++++ DATA SUPPLIED
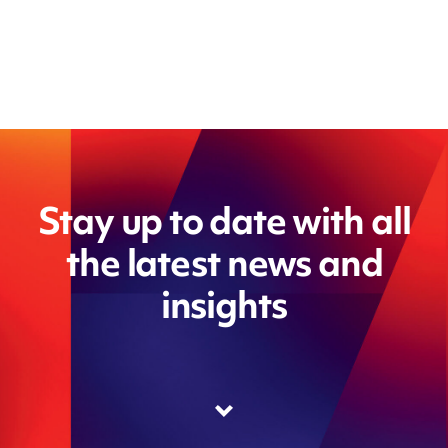
Stay up to date with all
the latest news and
insights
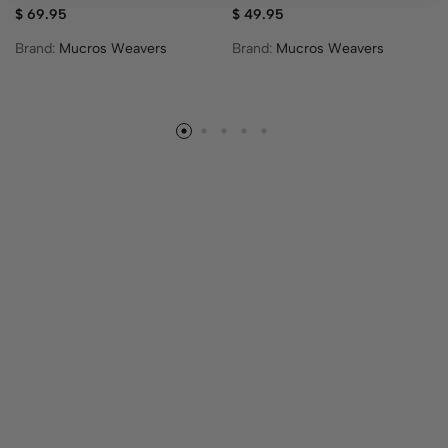
$
69.95
$
49.95
Brand:
Mucros Weavers
Brand:
Mucros Weavers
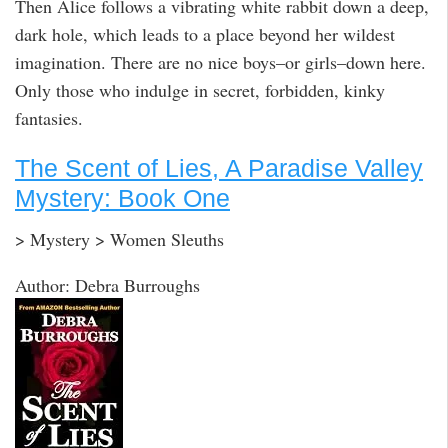
Then Alice follows a vibrating white rabbit down a deep,
dark hole, which leads to a place beyond her wildest
imagination. There are no nice boys–or girls–down here.
Only those who indulge in secret, forbidden, kinky
fantasies.
The Scent of Lies, A Paradise Valley
Mystery: Book One
> Mystery > Women Sleuths
Author: Debra Burroughs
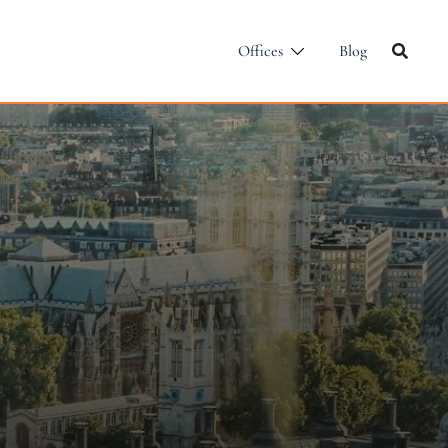
Offices
Blog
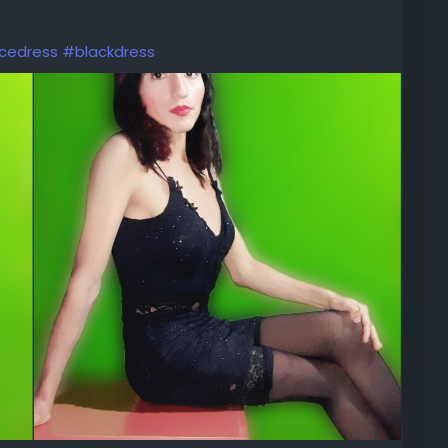
cedress
#blackdress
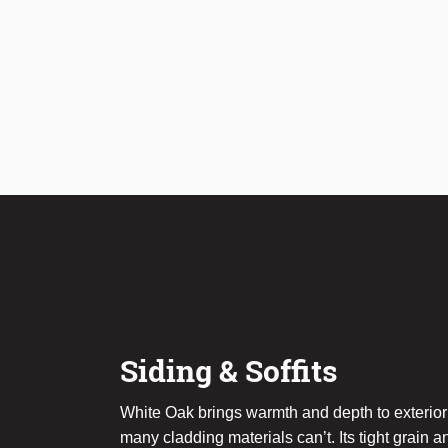
Siding & Soffits
White Oak brings warmth and depth to exterior
many cladding materials can’t. Its tight grain a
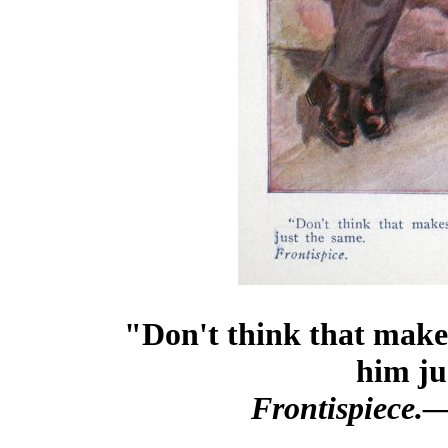
"Don't think that makes
him ju
Frontispiece.—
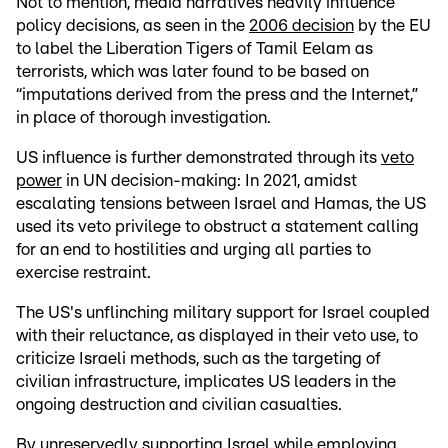
Not to mention, media narratives heavily influence
policy decisions, as seen in the
2006 decision
by the EU
to label the Liberation Tigers of Tamil Eelam as
terrorists, which was later found to be based on
“imputations derived from the press and the Internet,”
in place of thorough investigation.
US influence is further demonstrated through its
veto
power
in UN decision-making: In 2021, amidst
escalating tensions between Israel and Hamas, the US
used its veto privilege to obstruct a statement calling
for an end to hostilities and urging all parties to
exercise restraint.
The US's unflinching military support for Israel coupled
with their reluctance, as displayed in their veto use, to
criticize Israeli methods, such as the targeting of
civilian infrastructure, implicates US leaders in the
ongoing destruction and civilian casualties.
By unreservedly supporting Israel while employing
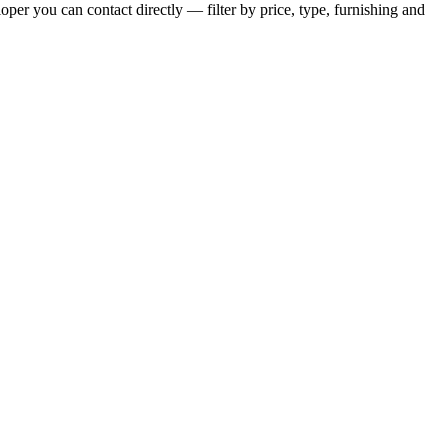
per you can contact directly — filter by price, type, furnishing and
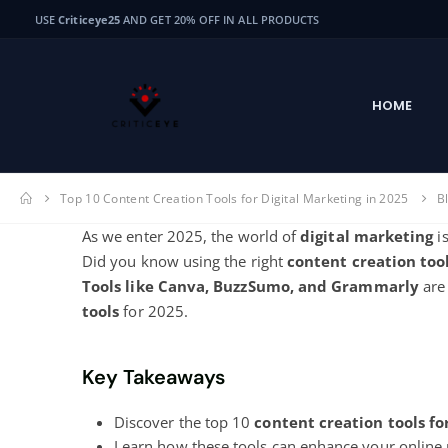
USE
Criticeye25
AND GET 20% OFF IN ALL PRODUCTS
HOME
Top 10 Content Creation Tools for Digital Marketing in 2025
B
As we enter 2025, the world of
digital marketing
is
Did you know using the right
content creation too
Tools like Canva, BuzzSumo, and Grammarly
are
tools
for 2025.
Key Takeaways
Discover the top 10
content creation tools fo
Learn how these tools can enhance your online 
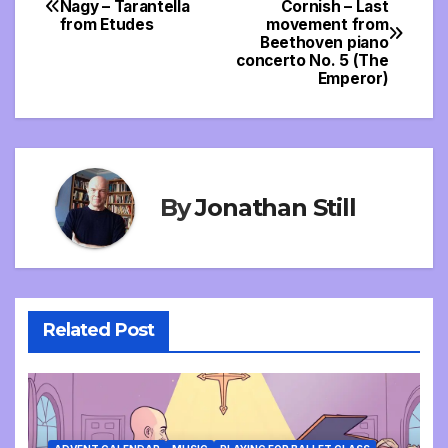
Nagy – Tarantella
Cornish – Last
from Etudes
movement from
navigation
Beethoven piano
concerto No. 5 (The
Emperor)
By
Jonathan Still
Related Post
++++++++
Write the listing out exactly, apart from its pictures.

§ **WRITTEN SOLUTION**
Stay up to date with all
the latest news and
insights
$
69.95
$
49.95
Brand:
Mucros Weavers
Brand:
Mucros Weavers
Then Alice follows a vibrating white rabbit down a deep,
dark hole, which leads to a place beyond her wildest
imagination. There are no nice boys–or girls–down here.
Only those who indulge in secret, forbidden, kinky
fantasies.
The Scent of Lies, A Paradise Valley
Mystery: Book One
> Mystery > Women Sleuths
Author: Debra Burroughs
Offices
Blog
cedress
#blackdress
Siding & Soffits
White Oak brings warmth and depth to exterior
many cladding materials can’t. Its tight grain a
"Don't think that makes
him ju
Frontispiece.—
Not to mention, media narratives heavily influence
policy decisions, as seen in the
2006 decision
by the EU
to label the Liberation Tigers of Tamil Eelam as
terrorists, which was later found to be based on
“imputations derived from the press and the Internet,”
in place of thorough investigation.
US influence is further demonstrated through its
veto
power
in UN decision-making: In 2021, amidst
escalating tensions between Israel and Hamas, the US
used its veto privilege to obstruct a statement calling
for an end to hostilities and urging all parties to
exercise restraint.
The US's unflinching military support for Israel coupled
with their reluctance, as displayed in their veto use, to
criticize Israeli methods, such as the targeting of
civilian infrastructure, implicates US leaders in the
ongoing destruction and civilian casualties.
By unreservedly supporting Israel while employing
per you can contact directly — filter by price, type, furnishing and
USE
Criticeye25
AND GET 20% OFF IN ALL PRODUCTS
HOME
Top 10 Content Creation Tools for Digital Marketing in 2025
B
As we enter 2025, the world of
digital marketing
is
Did you know using the right
content creation too
Tools like Canva, BuzzSumo, and Grammarly
are
tools
for 2025.
Key Takeaways
Discover the top 10
content creation tools fo
Learn how these tools can enhance your online 
Nagy – Tarantella
Cornish – Last
from Etudes
movement from
navigation
Beethoven piano
concerto No. 5 (The
Emperor)
By
Jonathan Still
Related Post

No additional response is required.